Re: Errors after SATA hard resets: parent transid verify failed, csum mismatch on free space cache

From: Chris Murphy <lists@colorremedies.com>
To: Stephen Conrad <conradsd@gmail.com>
Cc: Btrfs BTRFS <linux-btrfs@vger.kernel.org>,
	Qu Wenruo <quwenruo.btrfs@gmx.com>
Subject: Re: Errors after SATA hard resets: parent transid verify failed, csum mismatch on free space cache
Date: Mon, 6 Jan 2020 16:56:19 -0700	[thread overview]
Message-ID: <CAJCQCtRJV1ug8L1Q1pJ5ePJdnFP-osekbqzuDb8QSTQ5b0Tm1Q@mail.gmail.com> (raw)
In-Reply-To: <1794842.PFUSC7HjHz@paca>

On Mon, Jan 6, 2020 at 10:32 AM Stephen Conrad <conradsd@gmail.com> wrote:

> In January 2019 the file system remounted read-only.  I have retained the dmesg
> logs and notes on the actions I took at that time.  Summary is that I saw a
> bunch of SATA "link is slow to respond" and "hard resetting link" messages

This is raid1? I can't tell.

Anyway, this is common when drive SCT ERC is a greater duration than
the SCSI command timer (defaults to 30s). Consumer drives often have
it disabled and you'd have to dig through specs to find out what
duration that means, but with HDDs it is often way more than 30s. The
idea is single drive "deep recovery" - it's better for the drive to
become slow than to report EIO for a bad sector. That may be specious,
but for sure it's not a good idea for RAID. First choice is to set SCT
ERC less than 30s. Common is 70 deciseconds for NAS and enterprise
drives. Second choice, if SCT ERC cannot be configured, is change the
SCSI command timer to something like 120-180s, which I know is crazy
but there you go. More here.

https://raid.wiki.kernel.org/index.php/Timeout_Mismatch

Note that SCT ERC is a drive firmware configuration. Where the SCSI
command timer is a kernel timer that applies per (whole) block device.
Both reset to defaults on power cycle. You can use a udev rule for
either of these (you only need one, again SCT ERC is preferred if
available). SCT ERC is set by smartctl, and SCSI command timer is set
via sysfs so you can just echo the value you want.

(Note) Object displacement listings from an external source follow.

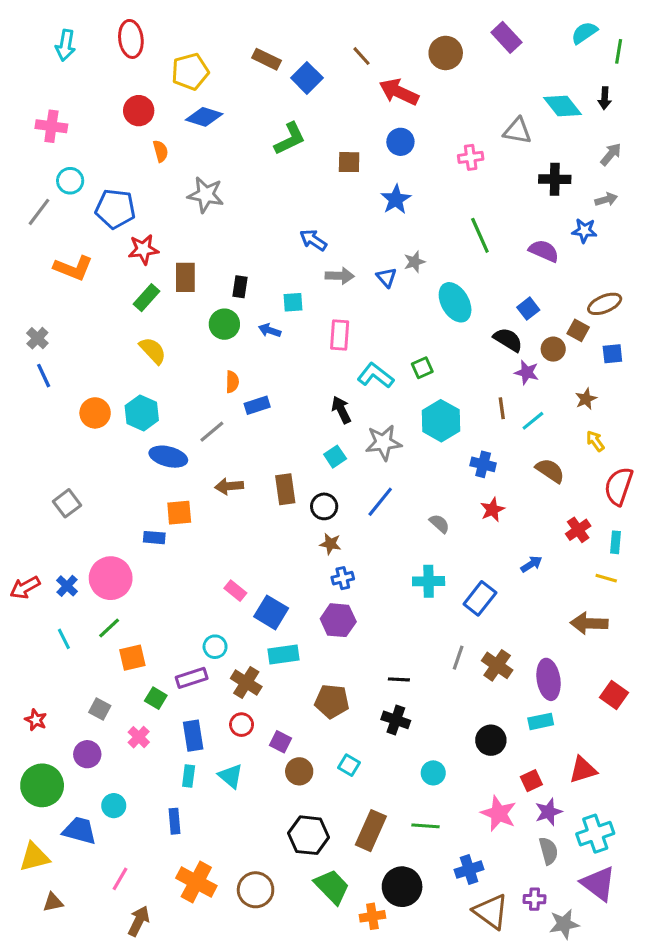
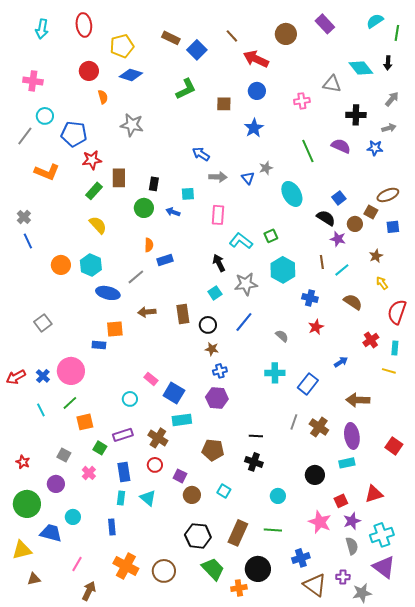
purple semicircle: (544, 251) -> (341, 146), moved
brown arrow: (589, 623) -> (358, 400), moved
cyan circle: (215, 647) -> (130, 399), moved

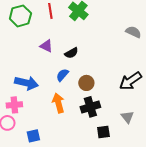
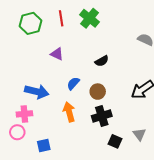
black semicircle: (71, 53) -> (102, 61), moved
gray triangle: (127, 117) -> (139, 134), moved
black square: (103, 132) -> (115, 141), turned 32

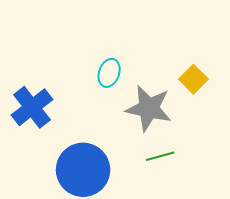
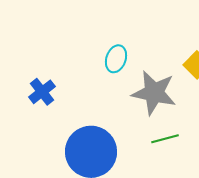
blue cross: (32, 107) -> (42, 92), size x0.7

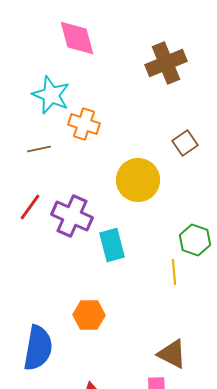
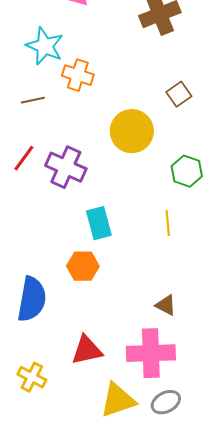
green hexagon: (195, 240) -> (187, 171), moved
cyan rectangle: (112, 245) -> (99, 223), moved
brown triangle: (172, 354) -> (166, 305), size x0.7

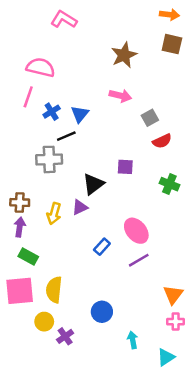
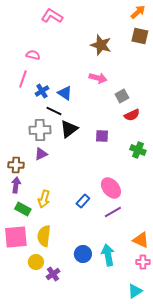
orange arrow: (169, 15) -> (138, 12), turned -49
brown star: (124, 55) -> (101, 45), turned -30
pink semicircle: (41, 67) -> (33, 55), size x0.6
blue triangle: (80, 114) -> (65, 93), turned -35
black line: (66, 136) -> (54, 111), turned 49
black triangle: (93, 184) -> (69, 129), moved
purple triangle: (80, 207) -> (41, 154), moved
yellow arrow: (54, 214) -> (44, 199), moved
orange triangle: (173, 295) -> (141, 240), turned -42
cyan arrow: (133, 340) -> (108, 255), moved, size x1.5

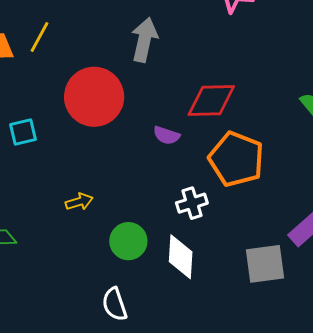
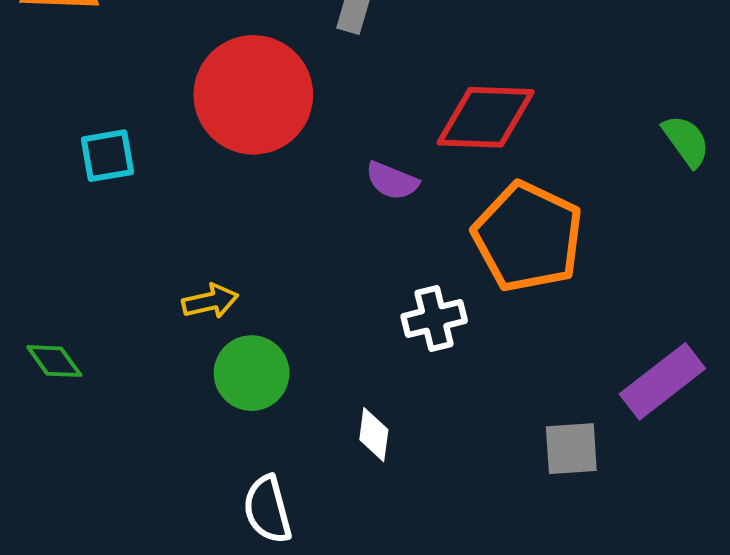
green circle: (128, 241) -> (252, 373), moved
white diamond: (181, 257) -> (374, 435), moved, size x0.6
gray square: (265, 264) -> (571, 449), size x0.7

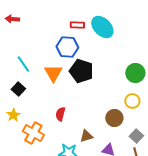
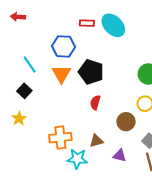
blue hexagon: (67, 47) -> (64, 46), moved
red semicircle: (60, 114) -> (95, 103), moved
orange cross: (33, 133) -> (60, 138), moved, turned -35

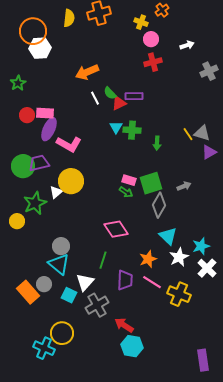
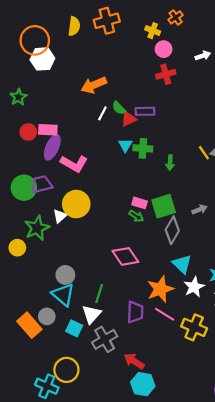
white line: (95, 98) -> (102, 113), turned 56
orange star: (148, 259) -> (160, 289), size x1.4
green line: (103, 260) -> (99, 294), moved

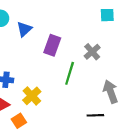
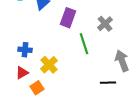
green line: (70, 73) -> (84, 44), turned -35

> followed by BTRFS errors, "BTRFS: Transaction aborted (error -5)", and a stack
> trace.  I tried a few things (unsuccessfully) and had to power down the
> hardware.  After a power cycle the file system mounted R/W as normal.   I then
> ran a btrfs check and btrfs scrub which showed no errors.

Make sure timeout mismatch doesn't exist, and if you make a change,
redo the scrub to be sure. You really want the drive to give up as
fast as  possible so Btrfs is informed of the bad read, which will
include the bad sector's LBA, Btrfs can look up what's there, find a
good copy from mirror, and write over the bad sector causing it to be
fixed up.

> In October 2019 I had a similar event.  Logs show SATA "hard resetting link"
> for both drives as well as BTRFS "lost page write due to IO error" messages.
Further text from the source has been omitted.